__Exercise aim__. For every line in the data below that contains "segurança", copy the line.
━━━━━ Information provided ━━━━━
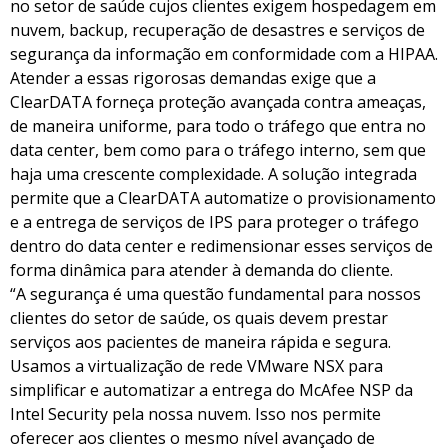
no setor de saúde cujos clientes exigem hospedagem em
nuvem, backup, recuperação de desastres e serviços de
segurança da informação em conformidade com a HIPAA.
Atender a essas rigorosas demandas exige que a
ClearDATA forneça proteção avançada contra ameaças,
de maneira uniforme, para todo o tráfego que entra no
data center, bem como para o tráfego interno, sem que
haja uma crescente complexidade. A solução integrada
permite que a ClearDATA automatize o provisionamento
e a entrega de serviços de IPS para proteger o tráfego
dentro do data center e redimensionar esses serviços de
forma dinâmica para atender à demanda do cliente.
“A segurança é uma questão fundamental para nossos
clientes do setor de saúde, os quais devem prestar
serviços aos pacientes de maneira rápida e segura.
Usamos a virtualização de rede VMware NSX para
simplificar e automatizar a entrega do McAfee NSP da
Intel Security pela nossa nuvem. Isso nos permite
oferecer aos clientes o mesmo nível avançado de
━━━━━
__Result of this exercise__.
segurança da informação em conformidade com a HIPAA.
“A segurança é uma questão fundamental para nossos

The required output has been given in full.